When scanning the data, count every line with "okkur" in it, and report only the resulting number.

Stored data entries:
____
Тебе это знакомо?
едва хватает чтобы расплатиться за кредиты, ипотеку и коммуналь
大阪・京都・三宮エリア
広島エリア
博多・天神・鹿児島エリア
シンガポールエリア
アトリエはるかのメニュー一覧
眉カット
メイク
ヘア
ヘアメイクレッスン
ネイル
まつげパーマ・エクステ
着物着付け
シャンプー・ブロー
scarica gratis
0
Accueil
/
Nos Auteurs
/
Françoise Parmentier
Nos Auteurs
____
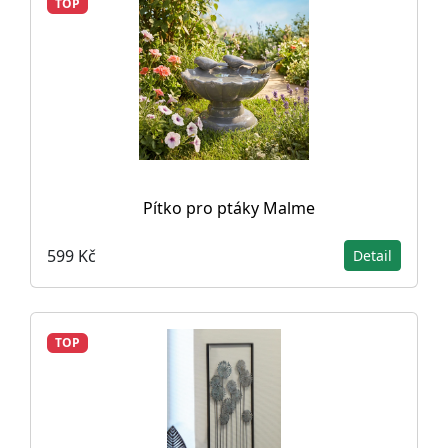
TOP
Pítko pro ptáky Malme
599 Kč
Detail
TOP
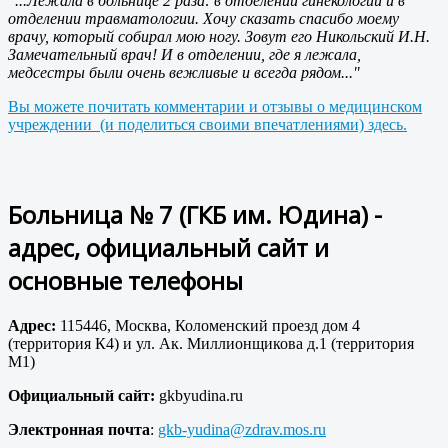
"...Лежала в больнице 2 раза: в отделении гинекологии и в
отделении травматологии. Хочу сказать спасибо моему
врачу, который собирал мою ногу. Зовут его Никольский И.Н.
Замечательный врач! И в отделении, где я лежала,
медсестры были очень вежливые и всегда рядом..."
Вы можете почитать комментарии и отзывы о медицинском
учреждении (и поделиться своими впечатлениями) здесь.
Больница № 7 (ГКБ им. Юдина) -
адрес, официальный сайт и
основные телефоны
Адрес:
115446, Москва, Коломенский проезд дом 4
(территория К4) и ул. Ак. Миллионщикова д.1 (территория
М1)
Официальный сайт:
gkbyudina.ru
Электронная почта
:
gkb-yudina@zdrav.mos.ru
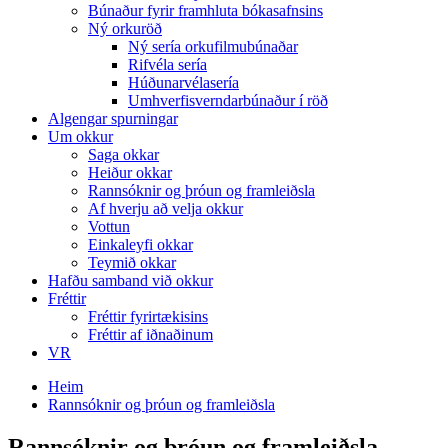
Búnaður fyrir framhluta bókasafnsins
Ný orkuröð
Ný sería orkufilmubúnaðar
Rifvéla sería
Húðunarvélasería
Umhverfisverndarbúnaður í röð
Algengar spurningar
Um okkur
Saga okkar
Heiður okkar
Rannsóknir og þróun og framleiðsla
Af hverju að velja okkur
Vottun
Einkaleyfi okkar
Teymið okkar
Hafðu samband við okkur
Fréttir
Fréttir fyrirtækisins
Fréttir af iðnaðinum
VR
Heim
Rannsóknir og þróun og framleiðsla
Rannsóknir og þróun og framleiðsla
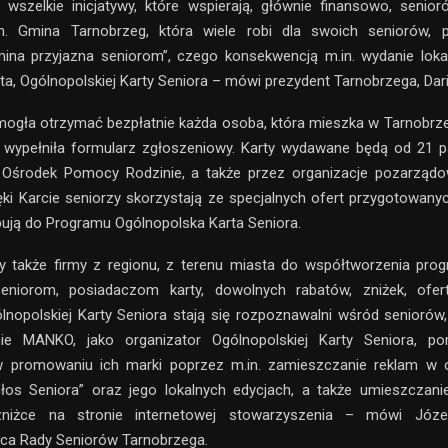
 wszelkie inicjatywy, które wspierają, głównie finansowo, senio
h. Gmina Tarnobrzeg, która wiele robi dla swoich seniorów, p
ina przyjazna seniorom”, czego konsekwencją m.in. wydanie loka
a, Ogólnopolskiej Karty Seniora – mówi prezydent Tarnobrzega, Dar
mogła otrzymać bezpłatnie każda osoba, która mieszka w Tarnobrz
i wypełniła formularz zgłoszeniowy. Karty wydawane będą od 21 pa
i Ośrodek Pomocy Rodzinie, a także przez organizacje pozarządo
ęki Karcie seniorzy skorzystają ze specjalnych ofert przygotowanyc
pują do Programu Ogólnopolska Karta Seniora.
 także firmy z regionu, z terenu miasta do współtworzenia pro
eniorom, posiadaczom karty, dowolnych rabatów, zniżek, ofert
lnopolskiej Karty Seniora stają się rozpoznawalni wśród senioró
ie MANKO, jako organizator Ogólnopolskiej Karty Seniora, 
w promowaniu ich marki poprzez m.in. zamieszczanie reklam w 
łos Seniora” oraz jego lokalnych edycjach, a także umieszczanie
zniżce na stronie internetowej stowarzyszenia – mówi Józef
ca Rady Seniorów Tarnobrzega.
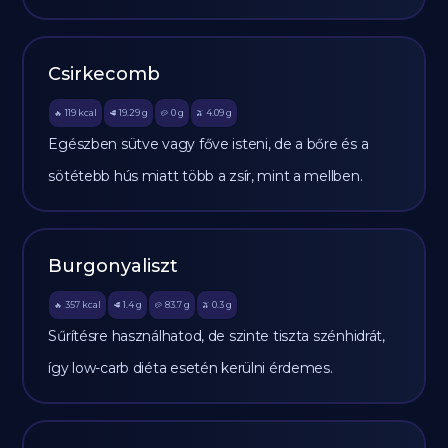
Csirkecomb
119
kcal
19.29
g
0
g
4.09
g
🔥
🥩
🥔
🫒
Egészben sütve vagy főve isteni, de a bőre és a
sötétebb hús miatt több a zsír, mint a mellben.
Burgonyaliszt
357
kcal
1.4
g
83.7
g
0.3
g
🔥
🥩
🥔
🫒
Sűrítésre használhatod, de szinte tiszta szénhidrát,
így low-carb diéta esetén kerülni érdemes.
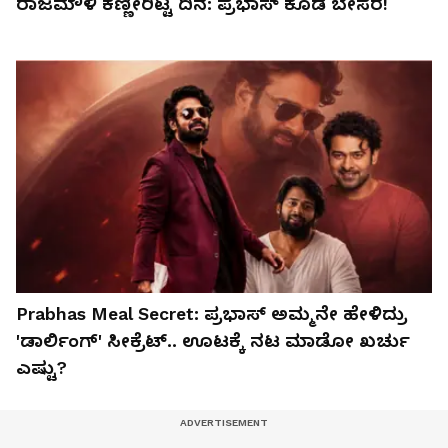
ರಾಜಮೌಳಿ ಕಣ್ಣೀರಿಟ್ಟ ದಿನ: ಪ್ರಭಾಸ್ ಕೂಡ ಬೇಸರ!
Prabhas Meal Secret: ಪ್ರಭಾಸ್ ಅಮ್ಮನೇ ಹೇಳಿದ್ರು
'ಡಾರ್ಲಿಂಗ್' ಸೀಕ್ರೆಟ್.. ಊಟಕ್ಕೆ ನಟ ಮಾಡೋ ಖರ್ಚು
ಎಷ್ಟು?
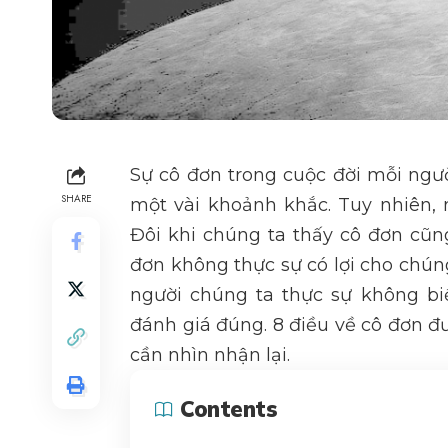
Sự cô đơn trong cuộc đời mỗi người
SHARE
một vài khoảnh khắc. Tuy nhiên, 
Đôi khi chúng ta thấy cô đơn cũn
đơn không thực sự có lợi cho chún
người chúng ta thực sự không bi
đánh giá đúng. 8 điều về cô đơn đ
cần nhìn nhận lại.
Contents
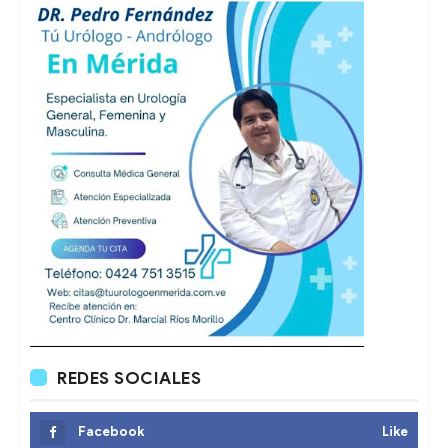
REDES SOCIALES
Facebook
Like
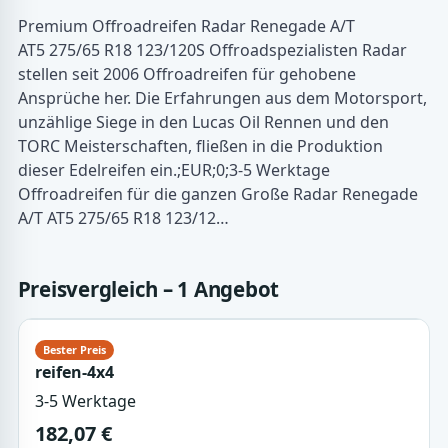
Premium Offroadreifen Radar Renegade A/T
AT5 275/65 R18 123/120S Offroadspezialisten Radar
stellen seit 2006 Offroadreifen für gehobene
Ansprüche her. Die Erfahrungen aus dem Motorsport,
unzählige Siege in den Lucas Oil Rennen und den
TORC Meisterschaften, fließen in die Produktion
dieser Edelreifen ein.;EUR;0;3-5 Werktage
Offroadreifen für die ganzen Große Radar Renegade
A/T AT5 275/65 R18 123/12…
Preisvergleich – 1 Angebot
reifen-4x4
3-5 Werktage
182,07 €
____
* [Final answer]:
3